## Assignment
Line by line, give the data again exactly as it appears, but without pictures.

START Record extracts

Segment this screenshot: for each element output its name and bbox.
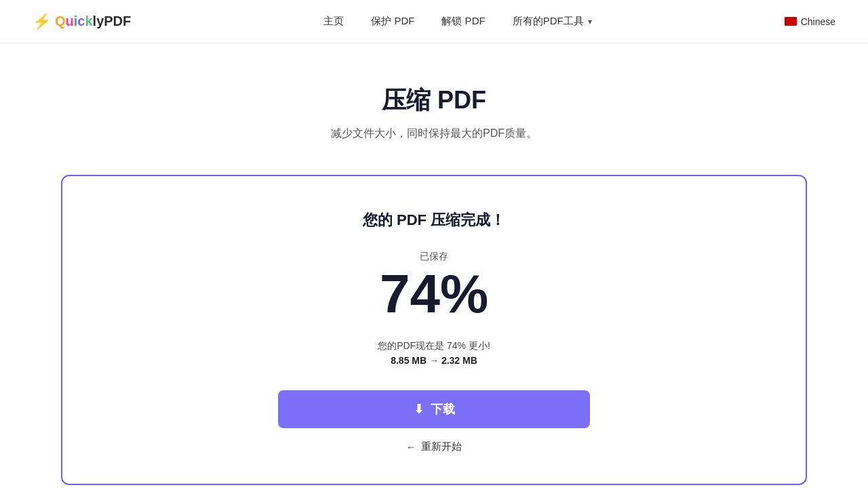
language-label: Chinese — [801, 16, 835, 27]
size-info: 您的PDF现在是 74% 更小! 8.85 MB → 2.32 MB — [378, 340, 490, 366]
size-from: 8.85 MB — [391, 355, 427, 366]
nav-tools-label: 所有的PDF工具 — [513, 15, 584, 28]
chevron-down-icon: ▾ — [588, 17, 592, 26]
arrow-left-icon: ← — [406, 442, 416, 453]
language-flag-icon — [785, 17, 797, 26]
language-selector[interactable]: Chinese — [785, 16, 835, 27]
header: ⚡ QuicklyPDF 主页 保护 PDF 解锁 PDF 所有的PDF工具 ▾… — [0, 0, 868, 43]
nav-unlock[interactable]: 解锁 PDF — [441, 15, 485, 28]
page-title: 压缩 PDF — [382, 84, 486, 117]
nav-protect[interactable]: 保护 PDF — [371, 15, 414, 28]
main-content: 压缩 PDF 减少文件大小，同时保持最大的PDF质量。 您的 PDF 压缩完成！… — [0, 43, 868, 500]
size-numbers: 8.85 MB → 2.32 MB — [378, 355, 490, 366]
logo-icon: ⚡ — [33, 13, 51, 30]
saved-percent: 74% — [380, 267, 488, 321]
nav-tools[interactable]: 所有的PDF工具 ▾ — [513, 15, 592, 28]
size-arrow-icon: → — [429, 355, 439, 366]
nav: 主页 保护 PDF 解锁 PDF 所有的PDF工具 ▾ — [323, 15, 591, 28]
card-title: 您的 PDF 压缩完成！ — [363, 210, 505, 230]
page-subtitle: 减少文件大小，同时保持最大的PDF质量。 — [331, 127, 537, 141]
size-to: 2.32 MB — [441, 355, 477, 366]
saved-label: 已保存 — [420, 251, 448, 263]
download-button[interactable]: ⬇ 下载 — [278, 390, 590, 428]
logo-text: QuicklyPDF — [55, 14, 131, 29]
logo[interactable]: ⚡ QuicklyPDF — [33, 13, 131, 30]
result-card: 您的 PDF 压缩完成！ 已保存 74% 您的PDF现在是 74% 更小! 8.… — [61, 175, 807, 485]
size-info-text: 您的PDF现在是 74% 更小! — [378, 340, 490, 352]
download-icon: ⬇ — [414, 402, 424, 417]
restart-button[interactable]: ← 重新开始 — [406, 440, 462, 453]
restart-label: 重新开始 — [421, 440, 462, 453]
download-label: 下载 — [431, 401, 455, 417]
nav-home[interactable]: 主页 — [323, 15, 344, 28]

END Record extracts

## Reply
Segment this screenshot: for each element output its name and bbox.
language-label: Chinese — [801, 16, 835, 27]
size-info: 您的PDF现在是 74% 更小! 8.85 MB → 2.32 MB — [378, 340, 490, 366]
size-from: 8.85 MB — [391, 355, 427, 366]
nav-tools-label: 所有的PDF工具 — [513, 15, 584, 28]
chevron-down-icon: ▾ — [588, 17, 592, 26]
arrow-left-icon: ← — [406, 442, 416, 453]
language-flag-icon — [785, 17, 797, 26]
language-selector[interactable]: Chinese — [785, 16, 835, 27]
header: ⚡ QuicklyPDF 主页 保护 PDF 解锁 PDF 所有的PDF工具 ▾… — [0, 0, 868, 43]
nav-unlock[interactable]: 解锁 PDF — [441, 15, 485, 28]
page-title: 压缩 PDF — [382, 84, 486, 117]
nav-protect[interactable]: 保护 PDF — [371, 15, 414, 28]
main-content: 压缩 PDF 减少文件大小，同时保持最大的PDF质量。 您的 PDF 压缩完成！… — [0, 43, 868, 500]
size-numbers: 8.85 MB → 2.32 MB — [378, 355, 490, 366]
logo-icon: ⚡ — [33, 13, 51, 30]
saved-percent: 74% — [380, 267, 488, 321]
nav-tools[interactable]: 所有的PDF工具 ▾ — [513, 15, 592, 28]
size-arrow-icon: → — [429, 355, 439, 366]
nav: 主页 保护 PDF 解锁 PDF 所有的PDF工具 ▾ — [323, 15, 591, 28]
card-title: 您的 PDF 压缩完成！ — [363, 210, 505, 230]
page-subtitle: 减少文件大小，同时保持最大的PDF质量。 — [331, 127, 537, 141]
size-to: 2.32 MB — [441, 355, 477, 366]
saved-label: 已保存 — [420, 251, 448, 263]
download-button[interactable]: ⬇ 下载 — [278, 390, 590, 428]
logo-text: QuicklyPDF — [55, 14, 131, 29]
logo[interactable]: ⚡ QuicklyPDF — [33, 13, 131, 30]
result-card: 您的 PDF 压缩完成！ 已保存 74% 您的PDF现在是 74% 更小! 8.… — [61, 175, 807, 485]
size-info-text: 您的PDF现在是 74% 更小! — [378, 340, 490, 352]
download-icon: ⬇ — [414, 402, 424, 417]
restart-button[interactable]: ← 重新开始 — [406, 440, 462, 453]
restart-label: 重新开始 — [421, 440, 462, 453]
download-label: 下载 — [431, 401, 455, 417]
nav-home[interactable]: 主页 — [323, 15, 344, 28]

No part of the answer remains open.